Filistin halkının şaşırtıcı bir hızla kaydığı bu kanlı trajediden çıkış noktası, halk ve direniş üzerinde yük haline gelen bu çürümüş yönetimin feshedilmesidir. Çünkü bu yönetim Filistin'in önceliklerini alaşağı etti ve Filistin direnişini gerçek amacından, yani toprağın işgalden kurtarılmasından saptırıp iç savaşa götürdü. Zira hangi yönetimin başbakanı Refah geçidinde İsrail'in hakaretine maruz kalıyor, kendisine izin verilmesini bekleyerek kaldırımda bir dilenci gibi oturuyor ve sınırdan geçerken konvoyu silahlı saldırıya maruz kalıyor?

Bizler iktidarın siyasi ve demokratik yolla yenilgiye uğratılmasını beklerdik. Ancak kurşunlar ve bombalarla diyalog kurmak veya toprağı işgal eden, binlerce kişiyi esir alan ve her gün katliam yapan düşmanı unutmak sürpriz bir durum ve bütün kırmızı çizgiler ihlal ediliyor.

Hayır şerrin içinden de gelebilir.
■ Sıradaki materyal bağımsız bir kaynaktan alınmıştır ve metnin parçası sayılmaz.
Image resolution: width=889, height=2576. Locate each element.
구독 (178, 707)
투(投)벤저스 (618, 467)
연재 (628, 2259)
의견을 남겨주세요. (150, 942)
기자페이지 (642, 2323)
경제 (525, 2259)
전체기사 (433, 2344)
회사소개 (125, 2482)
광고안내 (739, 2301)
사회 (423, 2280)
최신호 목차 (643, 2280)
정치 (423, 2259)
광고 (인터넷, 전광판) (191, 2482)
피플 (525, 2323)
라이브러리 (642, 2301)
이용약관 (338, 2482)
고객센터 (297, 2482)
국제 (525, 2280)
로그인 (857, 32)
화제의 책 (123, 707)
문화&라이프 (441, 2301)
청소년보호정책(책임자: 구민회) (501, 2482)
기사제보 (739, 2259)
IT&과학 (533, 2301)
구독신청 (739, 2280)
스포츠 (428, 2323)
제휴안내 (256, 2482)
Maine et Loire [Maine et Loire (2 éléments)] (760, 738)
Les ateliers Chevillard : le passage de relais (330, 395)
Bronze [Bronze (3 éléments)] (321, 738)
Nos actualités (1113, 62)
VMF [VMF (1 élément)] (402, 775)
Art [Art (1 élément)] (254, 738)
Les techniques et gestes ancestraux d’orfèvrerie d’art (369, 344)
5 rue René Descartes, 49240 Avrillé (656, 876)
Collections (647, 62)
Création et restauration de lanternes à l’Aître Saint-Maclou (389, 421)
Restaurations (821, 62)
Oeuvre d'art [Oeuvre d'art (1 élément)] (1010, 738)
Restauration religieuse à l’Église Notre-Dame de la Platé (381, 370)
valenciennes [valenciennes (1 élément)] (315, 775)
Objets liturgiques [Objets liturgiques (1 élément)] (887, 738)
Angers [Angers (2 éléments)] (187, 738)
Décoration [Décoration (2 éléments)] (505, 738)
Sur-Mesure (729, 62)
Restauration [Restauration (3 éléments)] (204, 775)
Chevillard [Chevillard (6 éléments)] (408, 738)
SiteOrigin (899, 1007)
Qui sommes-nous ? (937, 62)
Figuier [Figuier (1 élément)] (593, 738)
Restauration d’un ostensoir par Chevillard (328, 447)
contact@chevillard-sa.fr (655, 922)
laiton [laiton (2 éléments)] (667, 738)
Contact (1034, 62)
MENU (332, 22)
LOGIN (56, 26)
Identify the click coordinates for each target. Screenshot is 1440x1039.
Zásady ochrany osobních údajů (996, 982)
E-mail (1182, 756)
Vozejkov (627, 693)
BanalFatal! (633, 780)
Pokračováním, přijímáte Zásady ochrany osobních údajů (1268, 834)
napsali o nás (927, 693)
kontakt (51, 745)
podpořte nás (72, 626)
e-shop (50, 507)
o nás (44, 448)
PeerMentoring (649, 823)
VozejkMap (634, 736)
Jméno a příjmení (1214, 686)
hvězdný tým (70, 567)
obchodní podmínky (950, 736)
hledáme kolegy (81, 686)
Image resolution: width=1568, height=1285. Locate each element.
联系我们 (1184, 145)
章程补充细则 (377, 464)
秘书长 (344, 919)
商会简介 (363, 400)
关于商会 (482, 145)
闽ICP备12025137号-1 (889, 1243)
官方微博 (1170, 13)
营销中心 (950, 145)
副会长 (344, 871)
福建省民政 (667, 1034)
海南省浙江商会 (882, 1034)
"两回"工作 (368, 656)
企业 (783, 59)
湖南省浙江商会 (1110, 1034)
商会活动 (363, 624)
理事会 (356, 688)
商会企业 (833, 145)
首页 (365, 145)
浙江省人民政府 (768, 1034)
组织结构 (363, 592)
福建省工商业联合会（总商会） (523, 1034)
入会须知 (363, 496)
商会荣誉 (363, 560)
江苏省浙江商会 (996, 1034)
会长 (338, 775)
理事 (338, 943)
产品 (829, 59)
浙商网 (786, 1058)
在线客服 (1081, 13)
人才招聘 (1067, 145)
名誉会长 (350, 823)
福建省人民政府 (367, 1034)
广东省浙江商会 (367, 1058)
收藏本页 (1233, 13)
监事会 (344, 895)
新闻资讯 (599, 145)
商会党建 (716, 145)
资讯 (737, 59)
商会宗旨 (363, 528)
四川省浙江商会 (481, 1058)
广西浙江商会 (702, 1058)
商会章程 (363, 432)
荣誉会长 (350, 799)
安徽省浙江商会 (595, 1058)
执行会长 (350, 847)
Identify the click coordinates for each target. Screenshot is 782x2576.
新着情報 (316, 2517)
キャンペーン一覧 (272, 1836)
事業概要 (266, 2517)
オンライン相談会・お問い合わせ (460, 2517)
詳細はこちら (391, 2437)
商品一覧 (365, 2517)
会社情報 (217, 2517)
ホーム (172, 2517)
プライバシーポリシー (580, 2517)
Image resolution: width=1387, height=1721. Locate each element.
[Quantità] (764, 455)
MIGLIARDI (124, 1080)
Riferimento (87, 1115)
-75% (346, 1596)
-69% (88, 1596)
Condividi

Bunu üzülerek söylüyoruz. Belki de bu çöküş kurtuluşun, şartların düzelmesinin başlangıcı olabilir. Filistin halkı geçen yüzyıl boyunca verdiği bütün kurbanlar sonrası kendi evlatlarının yarattığı bu alçalmışlığı hak etmiyor.

(Londra'da Arapça yayımlanan Kuds ül Arabi gazetesi, genel yayın yönetmeni, 18 Aralık 2006)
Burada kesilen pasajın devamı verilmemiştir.